Dive Brief:
- Colleges and universities are spending more money on recruitment to attract students in an increasingly competitive field, and Noodle Partners CEO John Katzman calls it an arms race in need of regulation.
- For Inside Higher Ed, Katzman writes that people are paying attention to the spending spree on campus amenities but not the runaway costs of student recruitment, which ultimately increases the cost of higher education without improving services for students.
- Katzman suggests a bill that would limit subsidized student loans to the actual cost of education or a new U.S. Department of Education regulation that would limit tuition sharing deals at schools whose marketing budgets get too high.
Dive Insight:
When for-profit colleges and universities focused on aggressive recruitment, it got them in trouble. They started paying outside marketing firms a share of tuition, providing an incentive to bring in any student, rather than one who could be successful in the institution. Traditional colleges and universities need to be wary of similar scenarios as competition spurs them to bring in more students and online education frees them from spatial constraints.

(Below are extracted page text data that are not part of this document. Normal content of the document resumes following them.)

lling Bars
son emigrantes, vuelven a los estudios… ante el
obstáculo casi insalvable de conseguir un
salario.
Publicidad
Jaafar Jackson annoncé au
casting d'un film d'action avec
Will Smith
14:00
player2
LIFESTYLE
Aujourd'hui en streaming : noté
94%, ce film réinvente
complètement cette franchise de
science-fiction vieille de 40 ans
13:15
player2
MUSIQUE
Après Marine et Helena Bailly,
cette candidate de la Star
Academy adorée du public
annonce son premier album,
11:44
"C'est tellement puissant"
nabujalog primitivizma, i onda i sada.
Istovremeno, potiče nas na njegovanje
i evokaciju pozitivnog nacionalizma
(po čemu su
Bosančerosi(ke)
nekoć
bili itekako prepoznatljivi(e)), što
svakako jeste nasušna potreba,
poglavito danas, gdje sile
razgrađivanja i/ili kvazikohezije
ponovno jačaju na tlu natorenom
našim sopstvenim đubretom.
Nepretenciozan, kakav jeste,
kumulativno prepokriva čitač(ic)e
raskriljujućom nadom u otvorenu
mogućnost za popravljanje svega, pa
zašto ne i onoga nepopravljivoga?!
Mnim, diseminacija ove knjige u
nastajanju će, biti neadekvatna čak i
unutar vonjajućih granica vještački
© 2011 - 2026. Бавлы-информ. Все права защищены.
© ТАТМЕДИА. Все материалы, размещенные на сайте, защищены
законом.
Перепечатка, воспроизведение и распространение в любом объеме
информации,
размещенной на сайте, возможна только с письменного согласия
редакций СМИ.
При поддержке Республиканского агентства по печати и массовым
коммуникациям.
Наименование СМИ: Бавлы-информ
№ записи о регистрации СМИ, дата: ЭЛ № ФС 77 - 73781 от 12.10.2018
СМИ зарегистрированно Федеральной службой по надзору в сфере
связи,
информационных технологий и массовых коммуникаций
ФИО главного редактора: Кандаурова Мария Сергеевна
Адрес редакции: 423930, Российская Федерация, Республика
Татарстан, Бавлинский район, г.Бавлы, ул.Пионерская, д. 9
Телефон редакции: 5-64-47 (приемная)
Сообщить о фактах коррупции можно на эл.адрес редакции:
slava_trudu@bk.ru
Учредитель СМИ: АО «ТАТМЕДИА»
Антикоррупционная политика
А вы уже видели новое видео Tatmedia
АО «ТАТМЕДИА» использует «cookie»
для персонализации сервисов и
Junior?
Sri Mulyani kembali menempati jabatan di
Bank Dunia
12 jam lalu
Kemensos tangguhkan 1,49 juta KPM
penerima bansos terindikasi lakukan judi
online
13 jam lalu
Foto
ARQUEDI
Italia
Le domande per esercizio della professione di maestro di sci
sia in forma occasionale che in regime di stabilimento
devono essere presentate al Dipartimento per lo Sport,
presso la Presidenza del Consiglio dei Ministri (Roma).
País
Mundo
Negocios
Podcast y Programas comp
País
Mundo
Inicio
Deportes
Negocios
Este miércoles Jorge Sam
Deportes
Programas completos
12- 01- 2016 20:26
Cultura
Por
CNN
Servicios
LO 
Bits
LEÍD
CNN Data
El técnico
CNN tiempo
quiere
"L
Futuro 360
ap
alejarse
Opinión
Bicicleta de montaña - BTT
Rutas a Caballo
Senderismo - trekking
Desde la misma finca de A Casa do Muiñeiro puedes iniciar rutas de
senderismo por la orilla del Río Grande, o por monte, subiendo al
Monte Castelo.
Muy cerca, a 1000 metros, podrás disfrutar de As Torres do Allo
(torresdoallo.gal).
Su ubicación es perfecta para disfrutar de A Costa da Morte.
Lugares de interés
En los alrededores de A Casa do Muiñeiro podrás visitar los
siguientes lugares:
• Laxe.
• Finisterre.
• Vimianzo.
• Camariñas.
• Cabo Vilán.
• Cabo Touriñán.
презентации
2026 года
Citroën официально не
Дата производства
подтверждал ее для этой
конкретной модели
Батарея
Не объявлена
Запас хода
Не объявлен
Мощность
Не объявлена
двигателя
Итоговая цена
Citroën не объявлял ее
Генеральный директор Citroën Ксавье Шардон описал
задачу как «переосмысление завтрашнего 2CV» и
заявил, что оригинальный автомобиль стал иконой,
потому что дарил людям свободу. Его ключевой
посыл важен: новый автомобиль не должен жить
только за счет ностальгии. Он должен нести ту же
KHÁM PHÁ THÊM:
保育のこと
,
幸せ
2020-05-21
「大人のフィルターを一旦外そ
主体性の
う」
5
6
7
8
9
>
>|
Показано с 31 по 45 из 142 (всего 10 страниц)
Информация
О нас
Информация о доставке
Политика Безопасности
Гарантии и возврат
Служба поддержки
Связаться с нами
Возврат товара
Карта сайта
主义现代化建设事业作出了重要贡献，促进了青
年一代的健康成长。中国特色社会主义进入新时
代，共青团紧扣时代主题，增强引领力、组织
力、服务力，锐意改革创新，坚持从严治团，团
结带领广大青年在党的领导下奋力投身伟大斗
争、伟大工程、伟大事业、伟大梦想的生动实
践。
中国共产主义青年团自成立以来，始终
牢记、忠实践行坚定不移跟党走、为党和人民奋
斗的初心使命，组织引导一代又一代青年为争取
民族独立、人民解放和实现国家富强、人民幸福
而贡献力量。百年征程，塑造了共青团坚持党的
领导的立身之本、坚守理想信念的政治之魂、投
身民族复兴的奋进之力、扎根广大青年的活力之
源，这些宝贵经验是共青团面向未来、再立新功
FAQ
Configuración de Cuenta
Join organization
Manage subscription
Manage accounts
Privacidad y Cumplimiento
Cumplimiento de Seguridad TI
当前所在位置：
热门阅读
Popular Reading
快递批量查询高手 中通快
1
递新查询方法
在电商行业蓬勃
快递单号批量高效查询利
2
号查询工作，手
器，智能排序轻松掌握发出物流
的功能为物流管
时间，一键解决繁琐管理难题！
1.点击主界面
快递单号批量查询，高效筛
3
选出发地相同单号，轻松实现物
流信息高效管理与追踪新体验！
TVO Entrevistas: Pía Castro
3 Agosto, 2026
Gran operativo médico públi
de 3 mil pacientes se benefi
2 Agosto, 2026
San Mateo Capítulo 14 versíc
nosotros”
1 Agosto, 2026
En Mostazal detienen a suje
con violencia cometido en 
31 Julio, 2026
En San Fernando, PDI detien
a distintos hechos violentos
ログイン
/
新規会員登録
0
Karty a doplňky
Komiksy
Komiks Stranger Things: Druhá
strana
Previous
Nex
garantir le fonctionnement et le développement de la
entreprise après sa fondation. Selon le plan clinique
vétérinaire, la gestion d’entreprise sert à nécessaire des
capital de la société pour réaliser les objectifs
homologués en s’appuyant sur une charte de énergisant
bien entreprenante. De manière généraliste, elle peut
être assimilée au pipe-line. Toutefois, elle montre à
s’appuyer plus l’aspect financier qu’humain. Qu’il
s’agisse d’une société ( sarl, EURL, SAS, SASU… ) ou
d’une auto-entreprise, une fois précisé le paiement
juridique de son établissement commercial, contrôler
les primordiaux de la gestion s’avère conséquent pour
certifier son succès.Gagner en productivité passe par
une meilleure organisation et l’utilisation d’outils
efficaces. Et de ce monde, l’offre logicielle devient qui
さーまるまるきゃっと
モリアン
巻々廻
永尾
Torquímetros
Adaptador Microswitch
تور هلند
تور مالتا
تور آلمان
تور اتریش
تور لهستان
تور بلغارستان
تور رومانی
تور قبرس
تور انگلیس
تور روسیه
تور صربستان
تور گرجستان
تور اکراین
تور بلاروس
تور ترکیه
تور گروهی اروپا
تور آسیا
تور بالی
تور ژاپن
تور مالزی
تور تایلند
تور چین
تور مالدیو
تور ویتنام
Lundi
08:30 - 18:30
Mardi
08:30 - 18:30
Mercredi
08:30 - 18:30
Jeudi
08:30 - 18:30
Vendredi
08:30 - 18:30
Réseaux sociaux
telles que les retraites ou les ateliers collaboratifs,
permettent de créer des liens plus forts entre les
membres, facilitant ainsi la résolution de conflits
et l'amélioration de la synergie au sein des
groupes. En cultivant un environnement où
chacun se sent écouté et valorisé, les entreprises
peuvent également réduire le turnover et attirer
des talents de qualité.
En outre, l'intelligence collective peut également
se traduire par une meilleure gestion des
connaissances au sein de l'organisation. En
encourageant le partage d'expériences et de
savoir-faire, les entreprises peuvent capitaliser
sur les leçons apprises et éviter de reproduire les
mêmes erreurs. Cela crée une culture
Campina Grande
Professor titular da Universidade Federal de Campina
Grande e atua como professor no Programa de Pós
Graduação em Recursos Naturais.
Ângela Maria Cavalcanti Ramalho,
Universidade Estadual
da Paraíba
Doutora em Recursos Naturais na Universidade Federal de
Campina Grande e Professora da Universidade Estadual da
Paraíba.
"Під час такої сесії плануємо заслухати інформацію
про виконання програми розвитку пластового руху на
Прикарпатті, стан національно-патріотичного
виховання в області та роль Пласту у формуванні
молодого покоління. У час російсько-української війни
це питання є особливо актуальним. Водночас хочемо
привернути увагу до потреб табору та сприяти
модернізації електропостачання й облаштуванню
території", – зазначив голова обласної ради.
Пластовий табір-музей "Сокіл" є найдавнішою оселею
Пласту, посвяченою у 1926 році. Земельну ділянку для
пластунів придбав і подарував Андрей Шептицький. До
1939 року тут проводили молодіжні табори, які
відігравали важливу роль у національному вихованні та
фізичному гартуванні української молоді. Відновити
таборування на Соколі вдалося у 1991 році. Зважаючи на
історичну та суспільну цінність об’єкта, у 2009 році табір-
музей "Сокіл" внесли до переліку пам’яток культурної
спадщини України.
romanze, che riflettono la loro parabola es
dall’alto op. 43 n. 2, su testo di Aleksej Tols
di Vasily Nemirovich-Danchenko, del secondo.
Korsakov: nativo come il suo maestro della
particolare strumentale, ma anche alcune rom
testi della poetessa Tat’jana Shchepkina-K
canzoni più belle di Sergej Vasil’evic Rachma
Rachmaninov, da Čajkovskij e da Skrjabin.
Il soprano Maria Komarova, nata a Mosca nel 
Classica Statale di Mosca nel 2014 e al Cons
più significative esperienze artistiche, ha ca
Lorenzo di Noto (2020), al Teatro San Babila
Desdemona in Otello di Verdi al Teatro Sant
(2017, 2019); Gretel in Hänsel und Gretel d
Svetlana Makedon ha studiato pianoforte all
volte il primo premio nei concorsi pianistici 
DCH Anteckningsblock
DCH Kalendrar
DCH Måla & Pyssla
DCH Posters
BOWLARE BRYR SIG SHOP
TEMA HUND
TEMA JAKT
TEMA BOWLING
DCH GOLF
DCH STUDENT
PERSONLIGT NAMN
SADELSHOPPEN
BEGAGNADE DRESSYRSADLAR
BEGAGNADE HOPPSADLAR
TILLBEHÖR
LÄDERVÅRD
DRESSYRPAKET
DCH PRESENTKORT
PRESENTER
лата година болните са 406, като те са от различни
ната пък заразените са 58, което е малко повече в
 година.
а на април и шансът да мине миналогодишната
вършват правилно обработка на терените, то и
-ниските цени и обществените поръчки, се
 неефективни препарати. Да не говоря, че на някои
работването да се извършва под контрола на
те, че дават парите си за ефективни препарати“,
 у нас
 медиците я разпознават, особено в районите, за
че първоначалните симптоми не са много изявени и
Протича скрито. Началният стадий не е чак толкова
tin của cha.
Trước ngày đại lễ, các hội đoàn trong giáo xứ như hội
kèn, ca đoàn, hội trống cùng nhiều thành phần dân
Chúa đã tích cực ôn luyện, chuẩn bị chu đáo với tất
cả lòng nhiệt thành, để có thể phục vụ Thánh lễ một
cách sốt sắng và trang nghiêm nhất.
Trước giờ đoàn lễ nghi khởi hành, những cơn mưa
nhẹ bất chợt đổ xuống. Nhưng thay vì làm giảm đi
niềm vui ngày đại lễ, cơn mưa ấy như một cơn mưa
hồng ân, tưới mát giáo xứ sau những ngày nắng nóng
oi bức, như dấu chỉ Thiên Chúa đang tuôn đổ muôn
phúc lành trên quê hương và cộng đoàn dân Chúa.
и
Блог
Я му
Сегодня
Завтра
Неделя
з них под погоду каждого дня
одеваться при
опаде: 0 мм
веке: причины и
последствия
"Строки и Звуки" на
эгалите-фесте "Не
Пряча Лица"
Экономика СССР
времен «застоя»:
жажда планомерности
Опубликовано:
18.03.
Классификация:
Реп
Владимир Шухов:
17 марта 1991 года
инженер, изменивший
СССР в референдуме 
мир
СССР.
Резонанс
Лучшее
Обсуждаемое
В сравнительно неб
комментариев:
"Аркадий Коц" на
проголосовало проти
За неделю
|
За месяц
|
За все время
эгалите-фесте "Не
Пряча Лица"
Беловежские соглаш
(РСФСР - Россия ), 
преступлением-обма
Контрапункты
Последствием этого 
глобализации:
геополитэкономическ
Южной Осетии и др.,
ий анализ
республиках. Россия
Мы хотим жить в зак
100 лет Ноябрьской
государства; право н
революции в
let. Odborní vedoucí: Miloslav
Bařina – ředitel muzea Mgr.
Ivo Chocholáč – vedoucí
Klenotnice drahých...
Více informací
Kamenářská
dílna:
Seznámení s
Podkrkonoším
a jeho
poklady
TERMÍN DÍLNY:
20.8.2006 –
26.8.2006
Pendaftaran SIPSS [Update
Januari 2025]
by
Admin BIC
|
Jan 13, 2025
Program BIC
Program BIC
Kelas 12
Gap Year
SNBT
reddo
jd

Low-cost online degree programs that still require colleges and universities to spend just as much, per-student, on recruitment run up against another issue. In a recent edition of Higher Ed Live, Helix Vice President of Creative and Marketing Strategy Seth Odell questioned the long-term sustainability of competency-based programs, specifically, which are offered as cheaper alternatives for students but will have to save money somewhere to make up for the still-high marketing spend.